Indian automaker Maruti Suzuki more inclined towards CNG cars than EVs
In a recent announcement, India’s biggest automaker Maruti Suzuki -- majority-owned by Japan’s Suzuki Motor Corporation -- said that even though its future is electric vehicles (EVs), the transition to electric will apparently involve the production of a fairly good number of CNG (compressed natural gas) vehicles.
With CNG (a cleaner fuel than diesel) being a specialist fuel segment of Maruti Suzuki, the automaker asserted that its efforts towards going electric will chiefly be centred on one important factor --- that is, ‘affordability.’
Highlighting the fact that the automobile market in India differs from the auto market in other countries of the world, Maruti Suzuki Chairman RC Bhargava said in a last-week statement that the conversion of the company’s small cars into EVs will result in at least a two-fold increase in vehicle costs, at the existing level of battery prices. Indian consumers are price sensitive and any electric car in India must have low cost of ownership in order to be successful in Indian market.

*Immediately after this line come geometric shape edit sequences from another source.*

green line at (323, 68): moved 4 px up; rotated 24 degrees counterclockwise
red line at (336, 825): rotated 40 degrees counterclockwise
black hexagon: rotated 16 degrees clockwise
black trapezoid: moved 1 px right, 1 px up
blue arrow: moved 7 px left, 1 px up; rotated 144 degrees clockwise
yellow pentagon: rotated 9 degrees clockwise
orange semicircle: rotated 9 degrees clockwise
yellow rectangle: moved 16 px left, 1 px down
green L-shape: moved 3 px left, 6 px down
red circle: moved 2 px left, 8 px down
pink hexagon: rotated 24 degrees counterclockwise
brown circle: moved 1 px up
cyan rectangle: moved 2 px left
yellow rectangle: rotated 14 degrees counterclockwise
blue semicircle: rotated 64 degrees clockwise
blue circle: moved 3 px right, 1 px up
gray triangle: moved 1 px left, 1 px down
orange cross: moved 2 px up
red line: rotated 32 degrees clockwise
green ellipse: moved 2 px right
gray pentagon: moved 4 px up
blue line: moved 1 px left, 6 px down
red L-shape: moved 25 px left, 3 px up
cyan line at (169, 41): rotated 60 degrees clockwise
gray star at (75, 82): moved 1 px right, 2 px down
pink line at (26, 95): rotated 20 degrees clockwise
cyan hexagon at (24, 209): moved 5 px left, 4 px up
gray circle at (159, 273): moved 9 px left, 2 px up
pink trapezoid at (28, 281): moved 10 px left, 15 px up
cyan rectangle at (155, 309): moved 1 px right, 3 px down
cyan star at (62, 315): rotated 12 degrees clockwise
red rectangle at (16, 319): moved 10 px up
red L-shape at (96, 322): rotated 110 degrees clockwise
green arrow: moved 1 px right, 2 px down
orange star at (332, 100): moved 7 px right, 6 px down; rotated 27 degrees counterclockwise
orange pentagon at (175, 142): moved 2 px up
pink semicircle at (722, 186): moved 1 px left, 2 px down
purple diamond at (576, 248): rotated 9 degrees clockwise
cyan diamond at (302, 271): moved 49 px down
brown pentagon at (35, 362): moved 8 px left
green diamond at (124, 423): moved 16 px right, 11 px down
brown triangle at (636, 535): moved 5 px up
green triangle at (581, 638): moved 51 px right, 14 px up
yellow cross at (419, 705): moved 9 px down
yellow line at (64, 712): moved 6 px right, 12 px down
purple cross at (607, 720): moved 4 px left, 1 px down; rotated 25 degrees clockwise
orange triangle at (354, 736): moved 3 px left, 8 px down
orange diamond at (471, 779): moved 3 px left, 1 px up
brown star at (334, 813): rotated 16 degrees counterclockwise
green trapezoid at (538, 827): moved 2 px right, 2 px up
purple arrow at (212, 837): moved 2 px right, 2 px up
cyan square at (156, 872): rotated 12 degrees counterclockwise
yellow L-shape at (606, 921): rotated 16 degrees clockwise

Drawing attention to the fact that India is a small-car-dominated auto market, Bhargava further explained that Indian customers will not be keen on buying a Rs 5 lakh car which costs an addition Rs 6-7 lakh for its electrified version; and added: “So, affordability becomes a huge, huge problem” in the country.
In an evident indication of Maruti Suzuki’s inclination towards CNG vehicles, Bhargava asserted that CNG technology “already exists,” and said that customers “happily” buy a CNG vehicle because “the cost increase of a CNG car compared to a petrol car is very small, around Rs 40,000.”